Both the database and the publication site consist of three inter-related levels:
1. Authors: an inventory of writing women’s names. In the database, information has been, or can later be attached to each of these names (relevant biographical information, hyperlinks to on-line bio- and bibliographies).
2. Titles of their writings: works of various literary and non-literary genres, about which reception data are to be provided. In the database, information is or can be attached to the titles (year of appearance, presence in libraries, hyperlinks to electronic versions of the text, relevant details on contents – in part formalised and referring to SatorBase, database for narrative analysis; in certain cases the text of the work itself is provided).

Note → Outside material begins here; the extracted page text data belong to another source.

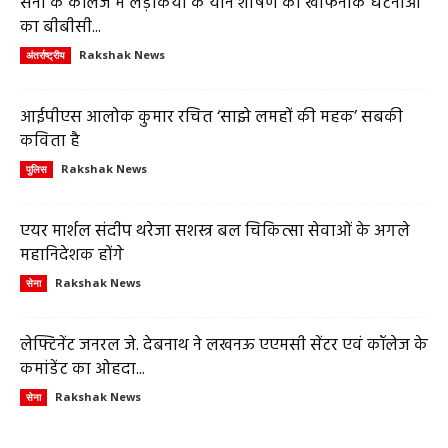
सेना के कॉलेज में लड़कियों के यौन शोषण की खौफनाक घटनाओं
का बीबीसी...
Rakshak News
अंतर्राष्ट्रीय
आईपीएस आलोक कुमार रचित ‘साझे लमहों की महक’ सबकी
कविता है
Rakshak News
पुलिस
एयर मार्शल संदीप थरेजा सशस्त्र बल चिकित्सा सेवाओं के अगले
महानिदेशक होंगे
Rakshak News
सेना
लेफ्टिनेंट जनरल जे. देबनाथ ने लखनऊ एएमसी सेंटर एवं कॉलेज के
कमांडेंट का ओहदा...
Rakshak News
सेना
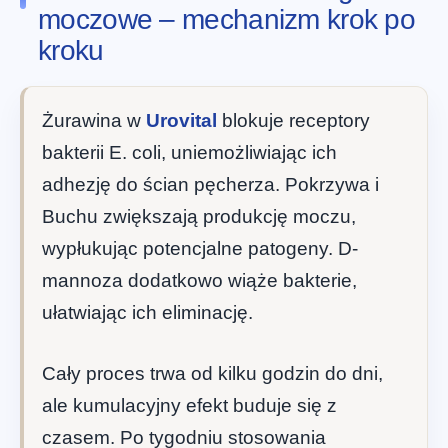
moczowe – mechanizm krok po
kroku
Żurawina w
Urovital
blokuje receptory
bakterii E. coli, uniemożliwiając ich
adhezję do ścian pęcherza. Pokrzywa i
Buchu zwiększają produkcję moczu,
wypłukując potencjalne patogeny. D-
mannoza dodatkowo wiąże bakterie,
ułatwiając ich eliminację.
Cały proces trwa od kilku godzin do dni,
ale kumulacyjny efekt buduje się z
czasem. Po tygodniu stosowania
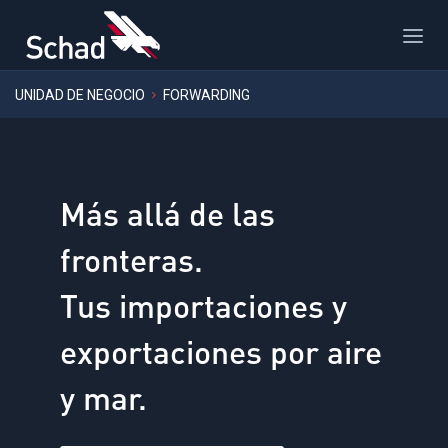
UNIDAD DE NEGOCIO
FORWARDING
Más allá de las
fronteras.
Tus importaciones y
exportaciones por aire
y mar.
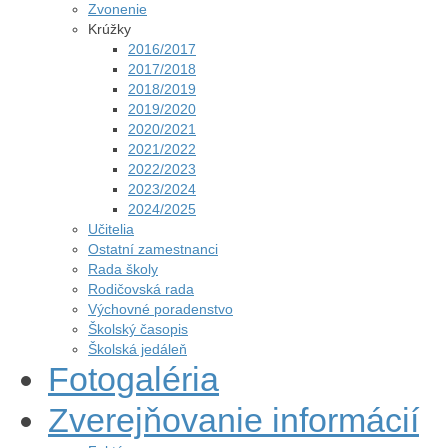
Zvonenie
Krúžky
2016/2017
2017/2018
2018/2019
2019/2020
2020/2021
2021/2022
2022/2023
2023/2024
2024/2025
Učitelia
Ostatní zamestnanci
Rada školy
Rodičovská rada
Výchovné poradenstvo
Školský časopis
Školská jedáleň
Fotogaléria
Zverejňovanie informácií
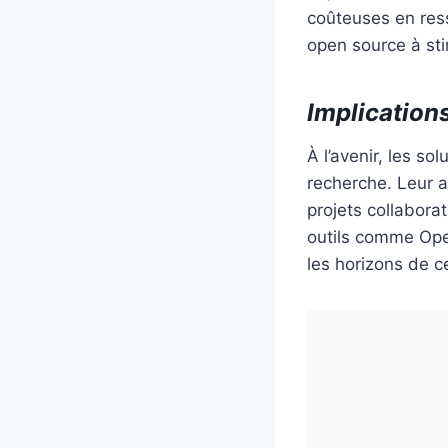
coûteuses en re
open source à sti
Implications
À l’avenir, les s
recherche. Leur a
projets collabora
outils comme Ope
les horizons de c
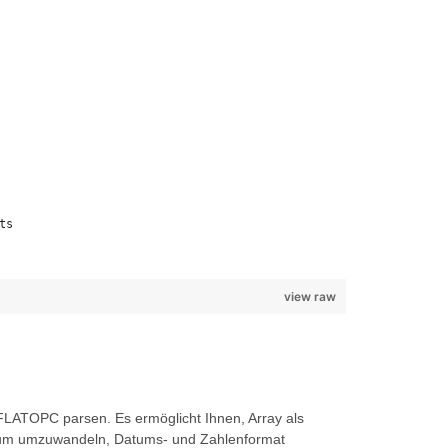
ts
view raw
FLATOPC parsen. Es ermöglicht Ihnen, Array als
r Datum umzuwandeln, Datums- und Zahlenformat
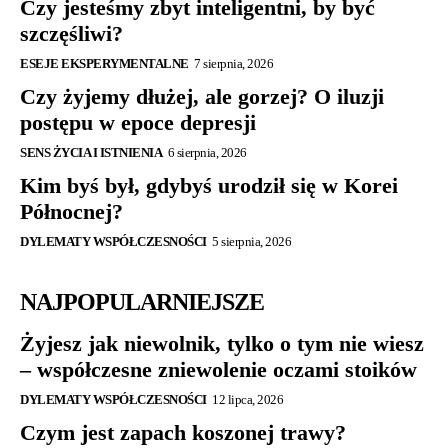
Czy jesteśmy zbyt inteligentni, by być
szczęśliwi?
ESEJE EKSPERYMENTALNE
7 sierpnia, 2026
Czy żyjemy dłużej, ale gorzej? O iluzji
postępu w epoce depresji
SENS ŻYCIA I ISTNIENIA
6 sierpnia, 2026
Kim byś był, gdybyś urodził się w Korei
Północnej?
DYLEMATY WSPÓŁCZESNOŚCI
5 sierpnia, 2026
NAJPOPULARNIEJSZE
Żyjesz jak niewolnik, tylko o tym nie wiesz
– współczesne zniewolenie oczami stoików
DYLEMATY WSPÓŁCZESNOŚCI
12 lipca, 2026
Czym jest zapach koszonej trawy?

3. Information on the reception of these works: the database contains references to the various types of reactions; in exceptional cases the texts of the commentaries themselves (by typing or OCR). A distinction is made between male and female receptions. Names of female “receivers” are also integrated in the first-level list. Thanks to this unique listing, networks and filiations between women can be rendered visible. Names of male readers do not figure in the same system; they are of course noted down in the records.
Several levels of reception are distinguished, which yield different, mutually complementary, information. One of the novelties of our database’s structure is in the bringing together of these levels:
- The “silent reception”, documented by book history and the history of reading. This material is of the utmost importance for insight in the contemporary impact of texts by women. This information is, however, completely implicit and open to contradictory interpretation. For our purposes, it needs elaboration with the help of other types of reception documents:
- The “creative” reception: rewriting of texts, “intertextualities”;
- The “mediating” reception: literary reviews, translations etc. In these two levels, more easily than for the silent reception, gender can be taken into account.

The database-structure thus generates a series of parallel texts (original texts and their rewritings and evaluations) which need to be studied by comparative textual analysis. Here, a particular instrument is helpful, brought about thanks to narratology: narrative topoi –recurrent elements representing crucial situations. A certain number of those elements will be selected and used as “standard-topoi” in the database, because, provoking reactions with contemporary critics, they must be considered particularly meaningful in women’s texts. Analysis of the “creative” and the “mediating” receptions will focus at these points in comparison to the original text.

The current project (2004-2007) concerns in particular the collecting of reception data from Dutch sources (18th and 19th centuries). At the same time, other projects are being prepared.